Break this one down piece by piece as customer will be able to modify it to match different scenarios:


nohup        -> this means that when you exit your ssh session it won't send a SIGHUP to your tcpdump process killing it. (i.e. your tcpdump session won't die when you close putty)
-i          ->  choose the problematic WAN interface.
host x.x.x.x -> enter secondary gateway IP after host
-C 25        ->  this option decides how many Mbs each file will contain. 25 Mbs in this example.
-W 4         ->  this option decides how many files will be rolled over.
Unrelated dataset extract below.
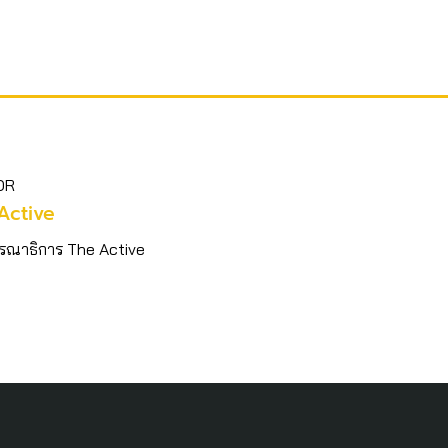
OR
Active
รณาธิการ The Active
So these last 2 options together means it will fill up 4 files of 25 Mbs each -> maximum 100 Mbs of disk space
-w /velocloud/log/GE<x>link_flap.pcap  ->  This writes the output to the given file. Choose /velocloud/log here as that directory usually has a lot of free space and customer can collect the pcaps by triggering a diag bundle from the VCO
&            ->  this causes the process to run in the background

 

Real Live Example:

GE5 flaps frequently. Rolling capture command would be:

nohup vctcpdump -i ge5 -nni host <Sec GW IP> -C 25 -W 4 -w /velocloud/log/GE5link_flap.pcap &

Once rolling capture is initiated, wait for the next link flap. Once a new link flap is observed, kill the vctcpdump process. Check if it's running via ps aux | grep -i vctcpdump. Use kill -9 <pid> to terminate the process.Collect the pcaps by triggering a diag bundle from the VCO. In this example, GE5 was down at 11:17:31 UTC+8 on Feb 12nd. Checking capture:

Based on above capture, SD-WAN edge's behavior was expected and correct. When tunnel was dead, it kept trying to reestablish the tunnel but no response. As GE5 has 50+ SD-WAN peers, it's very likely the issue is on the local site. Above capture proves issue is not on the VeloCloud Edge but somewhere else in the local site. After customer replaced the cable and rebooted ISP device, GE5 has not flapped anymore.

Additional Information

Make sure to delete the captures off the edge after killing the process and pulling the diag bundle. Otherwise they'll stay there forever taking up disk space and inflating diag bundles.